Abstract 14440: PI3Kα Deletion in Cardiomyocytes Causes Maintained Mitochondrial Membrane Potential and Blocks Necrotic Cell Death in Ischemia/Reperfusion Injury
Introduction: PI3K signaling is associated with protection in ischemia/reperfusion (IR) injury. However, PI3Kα dominant negative (PI3KαDN) with reduced PI3Kα in the heart has enhanced IR recovery. Activation of Akt and ERK1/2 are potential mechanisms of this phenotype through mitochondrial protection.
Hypothesis: Loss of PI3Kα in multiple models improves IR recovery by protecting mitochondrial membrane potential and cell membrane integrity.
Methods: Murine models include PI3KαDN and PI3Kαflx/flx /αMHC-Cre treated with tamoxifen, (40mg/kg/day*2 days p.o.) (TAM+Cre). Langendorff-perfused hearts were subjected to 30min ischemia and 40min reperfusion. For live tissue imaging of cell death and mitochondrial membrane potential (ΔΨ), TMRE (100nM), Hoechst (500nM) and Sytox Green (1 μM) are perfused. The Akt inhibitor MK2206 (1μM) and MEK1/2inhibitor MEK-162 (100nM) are included in select groups.

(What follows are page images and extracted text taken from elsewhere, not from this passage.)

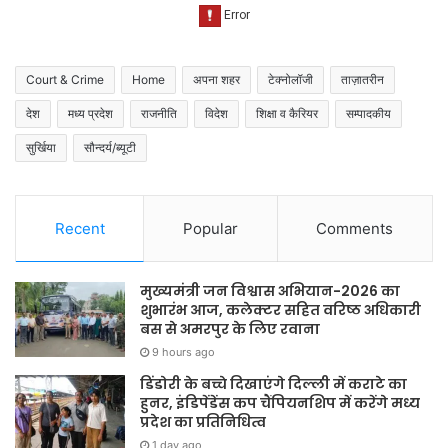
Court & Crime
Home
अपना शहर
टेक्नोलॉजी
ताज़ातरीन
देश
मध्य प्रदेश
राजनीति
विदेश
शिक्षा व कैरियर
सम्पादकीय
सुर्खिया
सौन्दर्य/ब्यूटी
Recent
Popular
Comments
मुख्यमंत्री जन विश्वास अभियान-2026 का
शुभारंभ आज, कलेक्टर सहित वरिष्ठ अधिकारी
बस से अमरपुर के लिए रवाना
9 hours ago
डिंडोरी के बच्चे दिखाएंगे दिल्ली में कराटे का
हुनर, इंडिपेंडेंस कप चैंपियनशिप में करेंगे मध्य
प्रदेश का प्रतिनिधित्व
1 day ago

Results: PI3KαDN heart rate pressure product (RPP) recovery to 17,332±2,486 mmHg/min is not significantly reduced with Akt inhibition 14,940±2,486 mmHg/min or MEK inhibition 16,283±4,301 mmHg/min. Inducible PI3Kα deletion (TAM+Cre) caused IR protection compared to no-Cre littermates: 14,057±2,235 vs. 3,390±1,121 mmHg/min (RPP recovery). Post IR control hearts show evidence of necrotic cell death and lost mitochondria function that is attenuated in TAM+Cre and PI3KαDN : Sytox positive nuclei are 9±2% and 15±2% respectively and 59±8% for controls. Using live tissue imaging post IR, we showed mitochondrial ΔΨ TMRE staining was 2.6±0.3 and 3.5±0.5 fold higher than controls respectively. Investigating potential mediators of necrosis, RIP1 and 3 were increased in PI3KαDN at baseline and minimally detectible in post IR hearts; Bax and Bak were increased in PI3KαDN and were localized to mitochondrial fractions in both control and PI3KαDN post IR hearts, suggesting that these pathways cannot explain the PI3KαDN/TAM+Cre phenotypes.
Conclusions: Impaired PI3Kα function causes IR protection with reduced necrosis and maintained mitochondrial ΔΨ, which is not dependent on Akt or ERK1/2 activation. These findings have important implications since PI3Kα has predominantly been considered a pro-survival pathway.
Author Disclosures: B.A. McLean: None. P. Zhabyeyev: None. X. Chen: None. A. Haromy: None. B. Vanhaesebroeck: None. E.D. Michelakis: None. G.Y. Oudit: None.
- © 2016 by American Heart Association, Inc.